Error detection and error correction are techniques that enable reliable delivery of digital data over unreliable communication channels. Error detection techniques allow detecting such errors while error correction enables reconstruction of the original data. Errors in digital data may occur during transmission of the digital data over a communications channel. A communication channel or channel refers either to a physical transmission medium containing one or more wires or to a logical connection over a multiplexed medium containing one or more wires.
A system-on-a-chip (SOC) or an embedded system may contain digital, analog, mixed-signal and often radio-frequency functions, all on a single chip substrate. A bus on an SOC or on an embedded system usually contains many channels. In SOCs and embedded systems, a typical system bus is a complex on-chip bus such as an AMBA (Advanced Microcontroller Bus Architecture) or a OCP (Open Chip Protocol) high-performance bus.
Because a complex bus contains many channels, errors may occur on the bus when the bus is used. For example, errors may occur on the bus when commands are send by a CPU (Central Processing Unit) to a memory element such as a SRAM (Static Random Access Memory) or a DRAM (Dynamic Random Access Memory). When the errors on the bus are not detected or corrected, an error may occur during the operation of the system.
An SOC or embedded system is a computer system often used to perform one or a few dedicated functions. Often these dedicated functions have real-time computing constraints where safety is an issue. For example, an SOC or an embedded system may be used to control the braking of an automobile. When an error occurs on a high-performance bus, the embedded system may lose control of the brakes and as a result cause harm to people who may be riding in the automobile. An embedded system or an SOC may also be used for applications such as controlling traffic lights, factories and nuclear power plants. Therefore it is important that errors on a bus be detected and/or corrected.
The drawings and description, in general, disclose a method and system for managing errors that occur on a bus. In one embodiment, an address from a CPU is encoded to detect two errors and correct one error before it is presented on a bus. After the address is encoded, the encoded address is presented on the bus. The bus then presents the encoded address to circuitry that decodes the address.

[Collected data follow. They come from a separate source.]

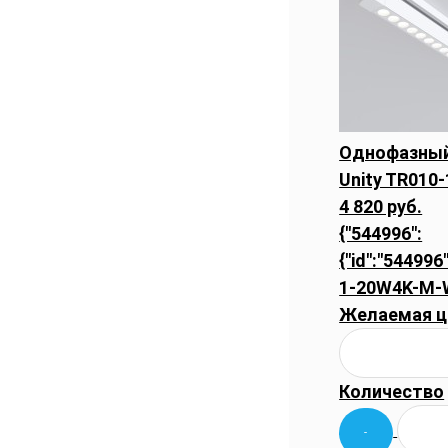
Однофазный
Unity TR010
4 820 руб.
{"544996":
{"id":"544996"
1-20W4K-M-
Желаемая ц
Количество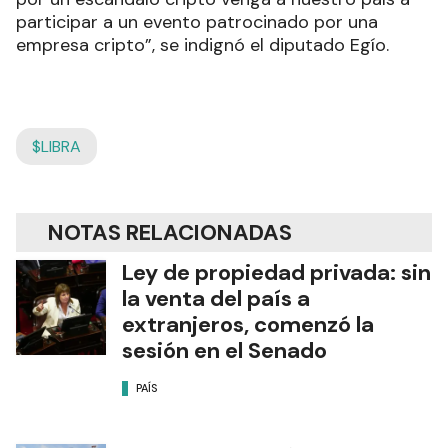
participar a un evento patrocinado por una
empresa cripto”, se indignó el diputado Egío.
$LIBRA
NOTAS RELACIONADAS
Ley de propiedad privada: sin
la venta del país a
extranjeros, comenzó la
sesión en el Senado
PAÍS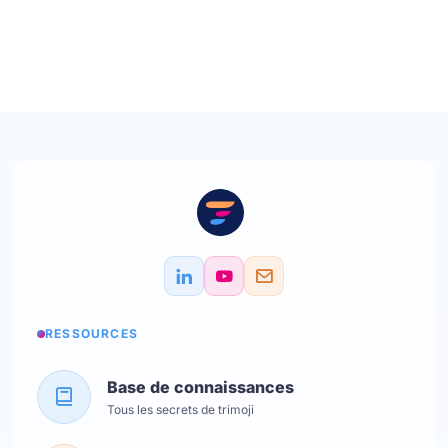
RESSOURCES
Base de connaissances
Tous les secrets de trimoji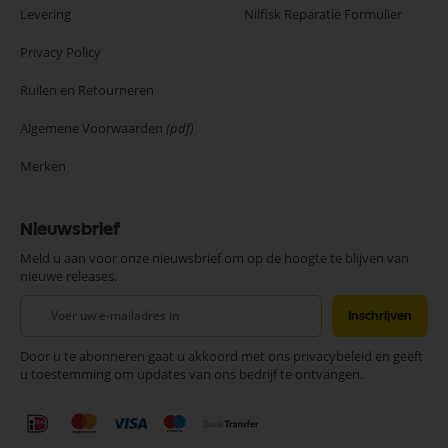
Levering
Nilfisk Reparatie Formulier
Privacy Policy
Ruilen en Retourneren
Algemene Voorwaarden
(pdf)
Merken
Nieuwsbrief
Meld u aan voor onze nieuwsbrief om op de hoogte te blijven van
nieuwe releases.
Abonneer
Inschrijven
u
op
Door u te abonneren gaat u akkoord met ons privacybeleid en geeft
onze
u toestemming om updates van ons bedrijf te ontvangen.
nieuwsbrief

When the decoded address has no errors, the decoded address is applied to an SRAM. In this example, when the encoded address has only one error, the error is corrected and the correct address is applied to the SRAM. However, when two errors are detected, both errors can not be corrected. In this case, no address is applied to the SRAM. A signal is sent through the bus to the CPU indicating that the address was corrupted. In this example, the CPU resends the address to the SRAM.
There are several ways that information (e.g. addresses, data, commands, responses) from a CPU, for example, may be encoded to detect an error that occurs on a channel in a bus. For example, a parity bit may be used to encode an address, data, or a command to detect a single error. A parity bit is a bit that is added to ensure that the number of bits with the value of one in a set of bits is even or odd. Parity bits are used as the simplest form of error detecting code.
There are two variants of parity bits: even parity bit and odd parity bit. When using even parity, the parity bit is set to 1 if the number of ones in a given set of bits (not including the parity bit) is odd, making the entire set of bits (including the parity bit) even. When using odd parity, the parity bit is set to 1 if the number of ones in a given set of bits (not including the parity bit) is even, keeping the entire set of bits (including the parity bit) odd. In other words, an even parity bit will be set to “1” if the number of 1's +1is even, and an odd parity bit will be set to “1” if the number of 1's +1 is odd.
There are several ways that information (addresses, data, commands, responses) from a CPU, for example, may be encoded to correct error(s) that occur on a bus. For example, an Error Correcting Code (ECC) may be used. ECC is a code in which data being transmitted or written conforms to specific rules of construction so that departures from this construction in the received or read data may be detected and/or corrected. Some ECC codes can detect a certain number of bit errors and correct a smaller number of bit errors. Codes which can correct one error are termed single error correcting (SEC), and those which detect two are termed double error detecting (DED). A Hamming code, for example, may correct single-bit errors and detect double-bit errors (SEC-DED). More sophisticated codes correct and detect even more errors. Examples of error correction code include Hamming code, Reed-Solomon code, Reed-Muller code and Binary Golay code.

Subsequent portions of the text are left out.